Characterization of a Fast Voltage-Sensing Protein using Voltage-Clamp Fluorometry

Abstract

Voltage-sensing domains in voltage-activated ion channels and other voltage-sensing proteins contain well-conserved S4 helices containing basic residues capable of sensing changes in membrane potential to trigger opening or closing of ion-selective pores or phosphatase activity in voltage-sensitive phosphatases. Here we report the discovery of a protein which contains a voltage-sensing domain capable of rapid and slow rearrangements in response to changes in voltage. In place of a pore domain, this voltage sensor has large N- and C-termini predicted to contain structured and disordered domains for interaction with intracellular proteins. Our working hypothesis is that this protein, which we name Coupled Voltage Sensor (CVS), functions as a voltage sensor that couples to intracellular signaling pathways (as yet undefined). Our goal in the present experiments was to demonstrate that CVS undergoes voltage-dependent conformation changes and to characterize those using site-specific voltage-clamp fluorometry.

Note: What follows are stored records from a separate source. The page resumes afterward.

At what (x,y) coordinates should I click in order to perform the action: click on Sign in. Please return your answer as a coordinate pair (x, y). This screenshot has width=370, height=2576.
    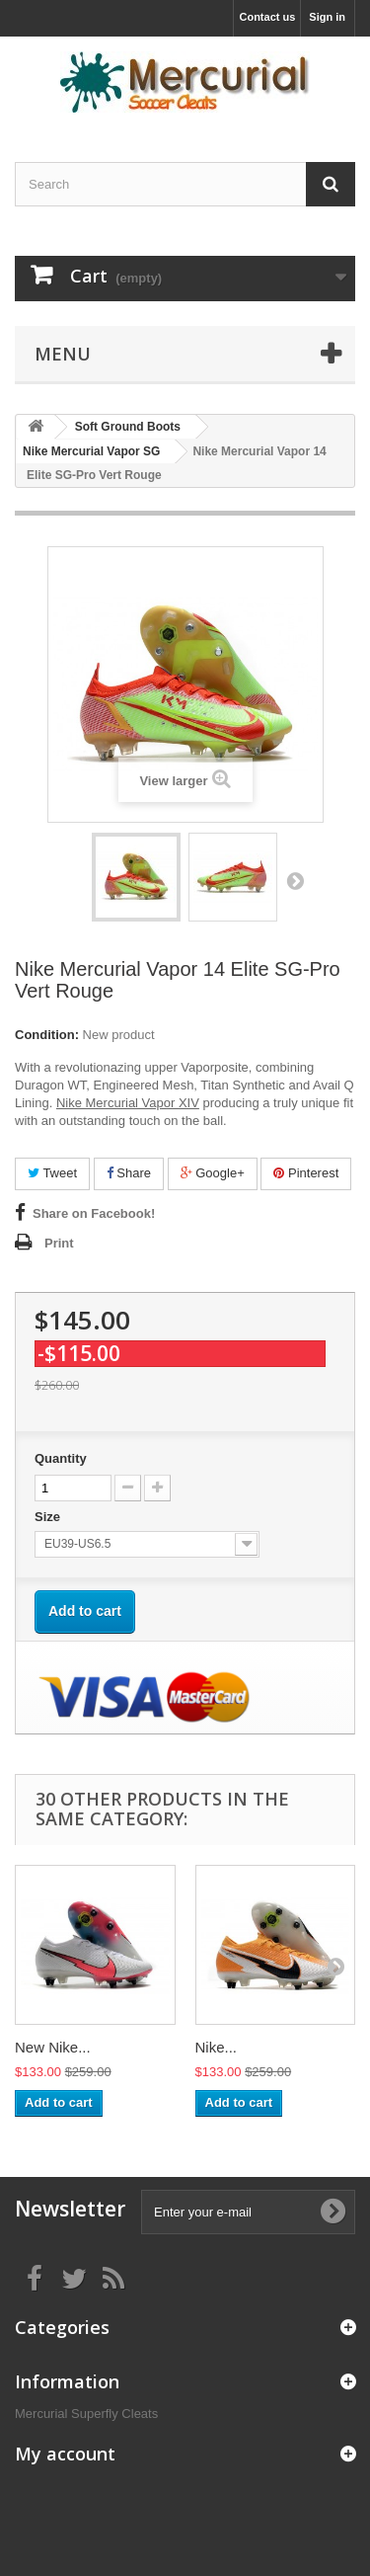     Looking at the image, I should click on (327, 17).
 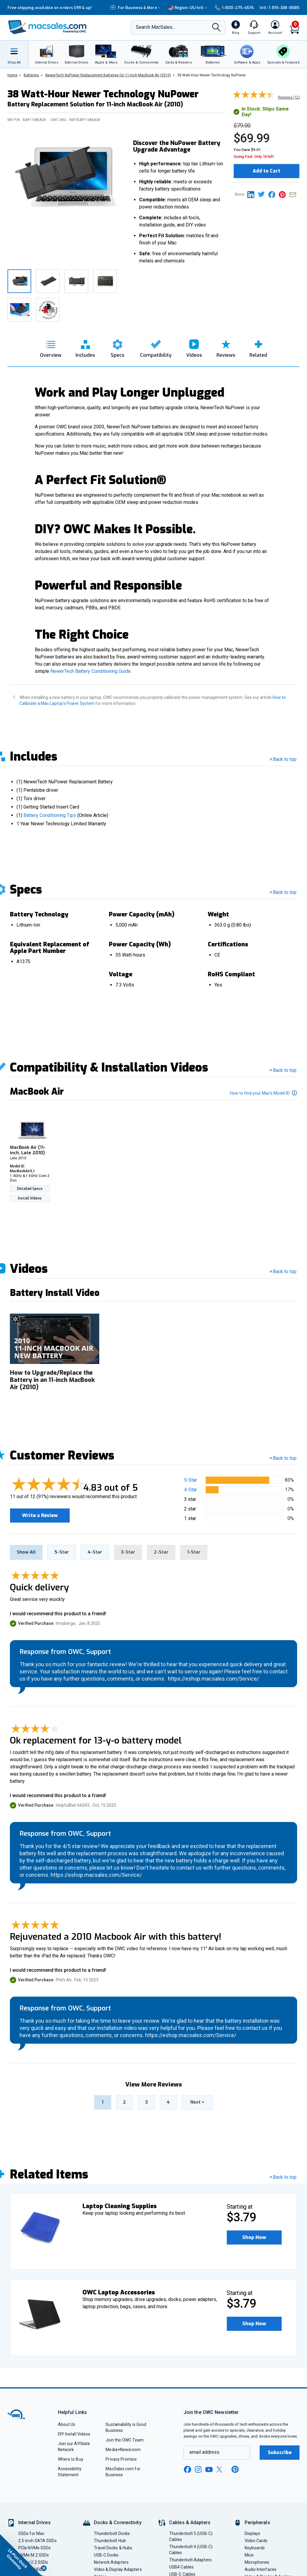 I want to click on Media+Newsroom, so click(x=123, y=2447).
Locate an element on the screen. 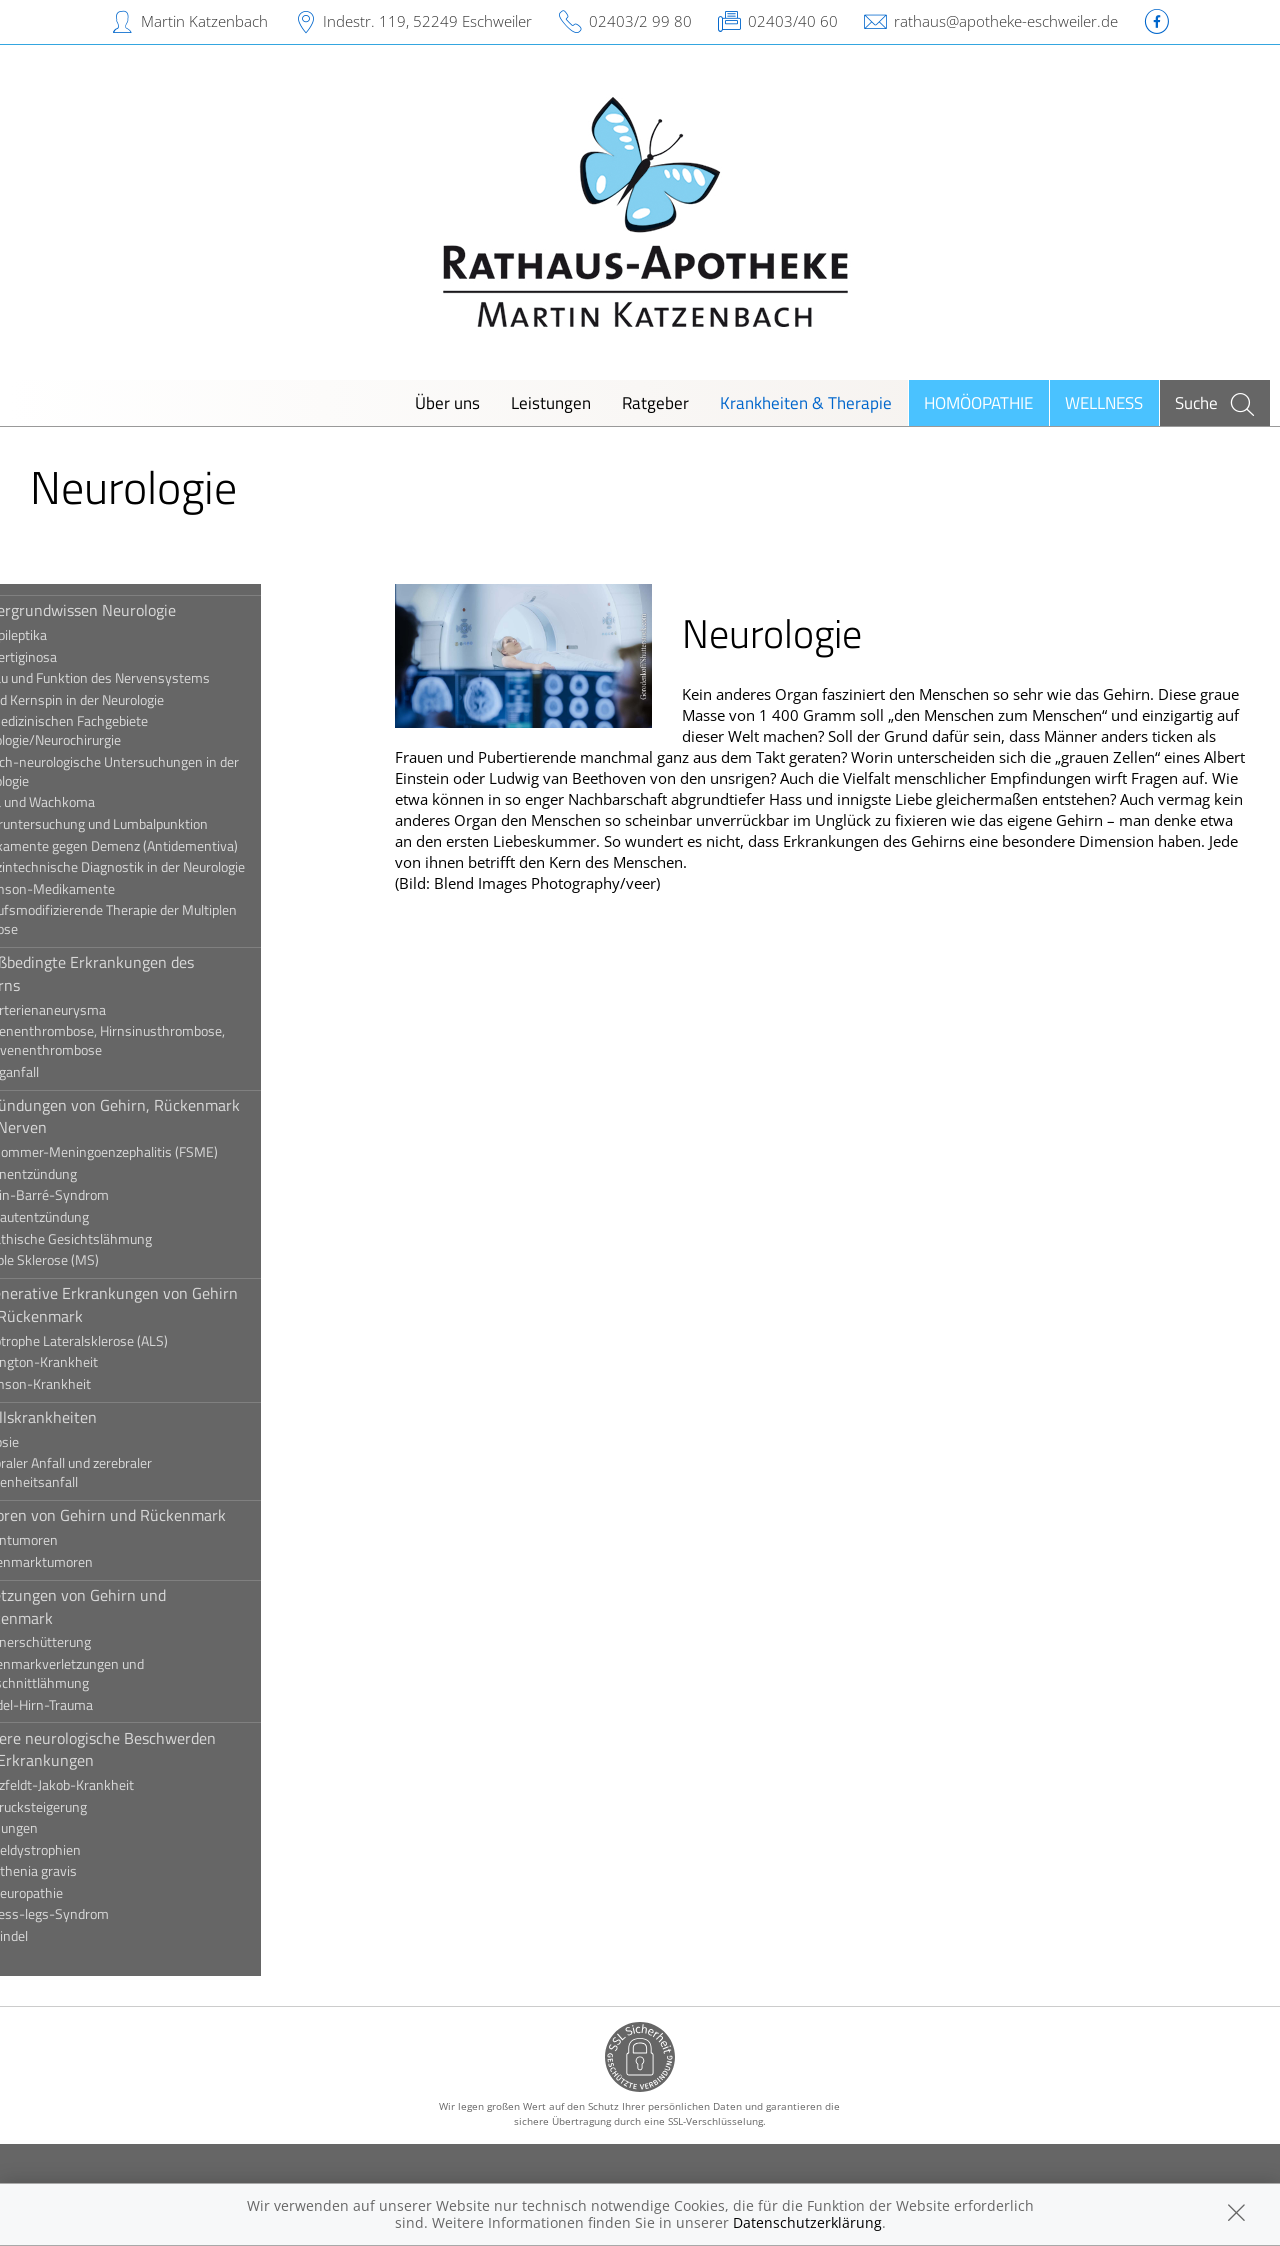 This screenshot has height=2246, width=1280. Myasthenia gravis is located at coordinates (89, 1871).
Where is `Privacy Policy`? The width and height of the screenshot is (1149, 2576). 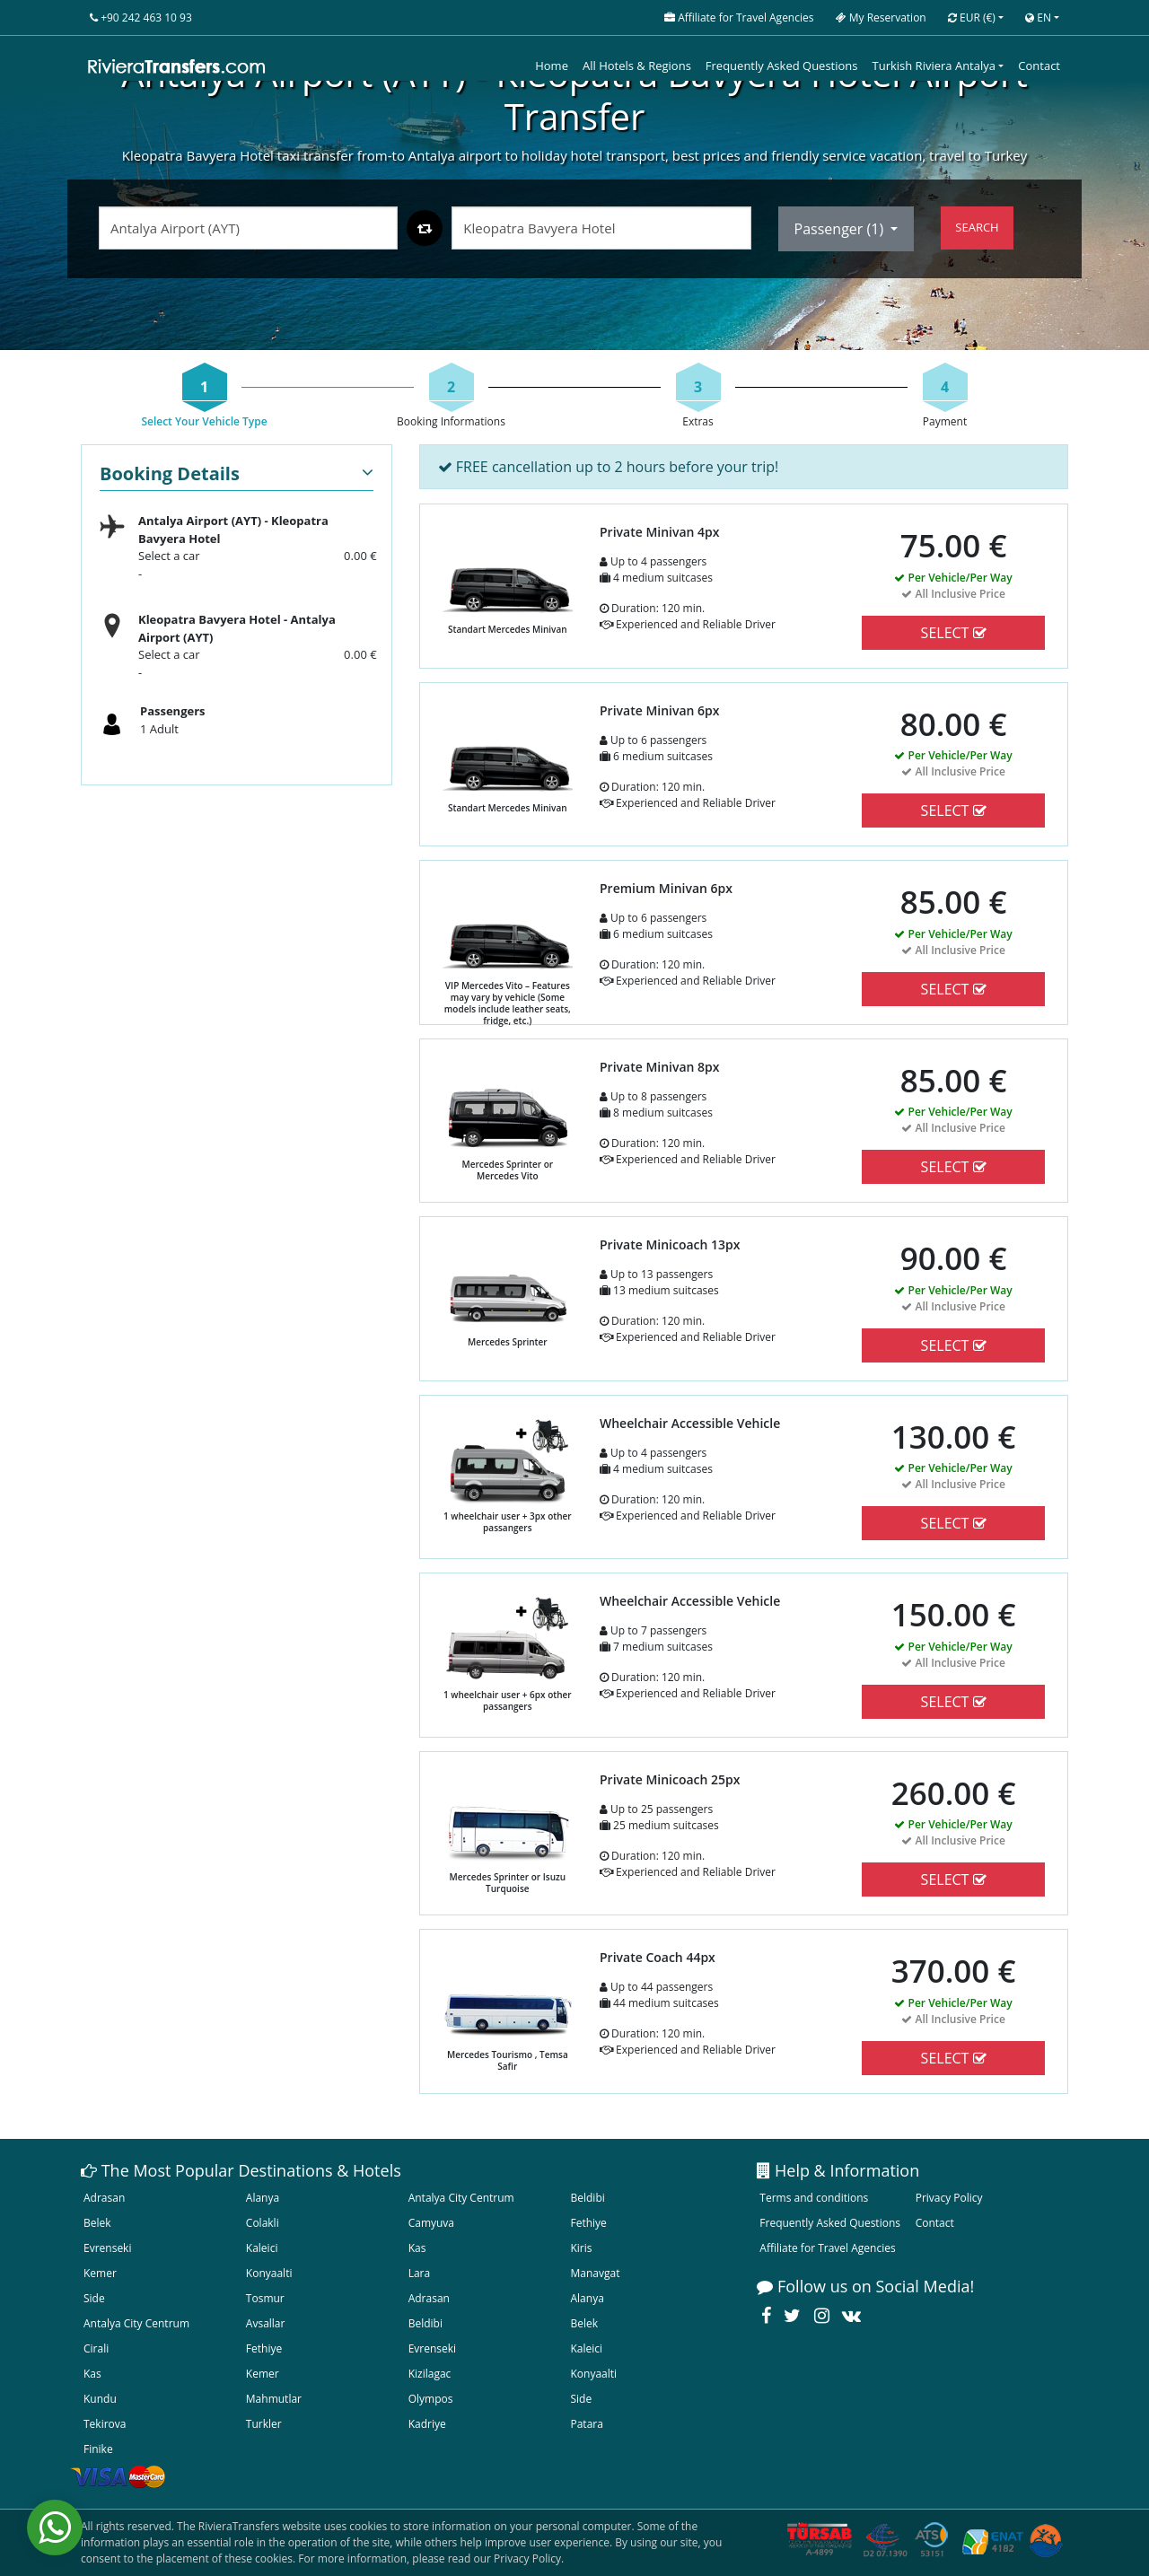 Privacy Policy is located at coordinates (949, 2197).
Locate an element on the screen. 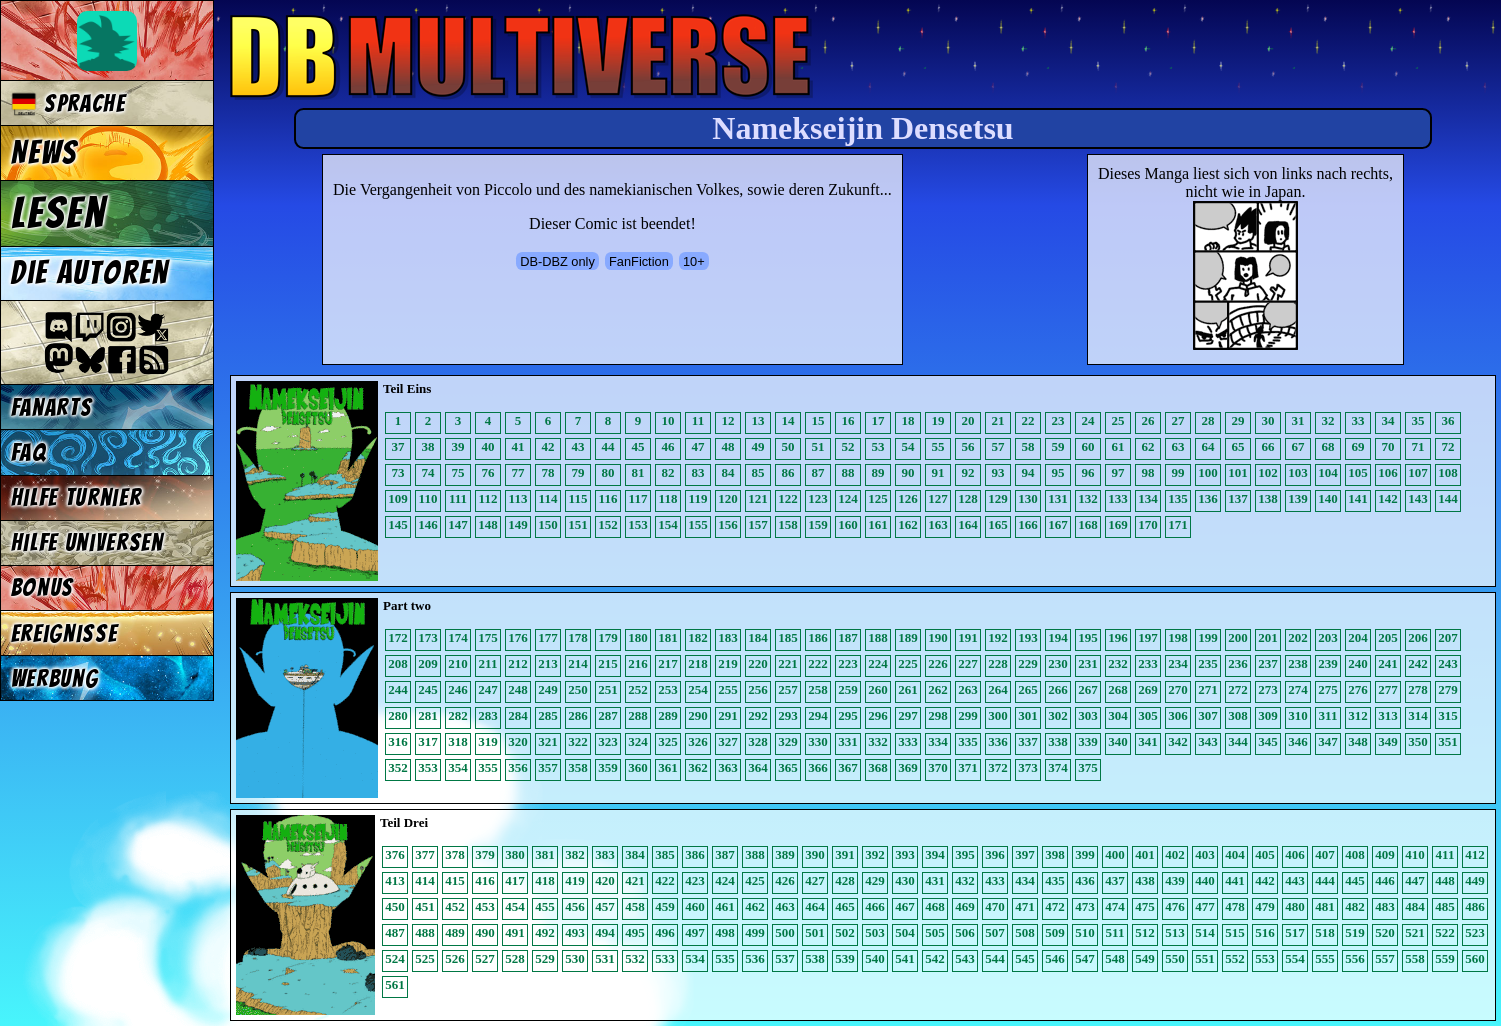 The height and width of the screenshot is (1026, 1501). 224 is located at coordinates (878, 663).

We identified several positions at the external end of S4 where introduced and fluorophore-labeled Cys residues produce changes in fluorescence as a function of membrane potential. Several positions give complex fluorescence responses, starting with a rapid fluorescence increase (dequenching), followed by slower fluorescence decrease (quenching). Interestingly the rapid component is as fast as the clamp speed when using the cut-open voltage clamp technique (tau ∼ 200 μs). To exclude the possibility of Stark effect we examined the effects of a series of soluble quenchers and observed enhanced quenching with membrane depolarization, consistent with an outward movement of the S4 helix. Overall, our results support a model in which CVS undergoes two temporally distinct conformation rearrangements in response to membrane depolarization.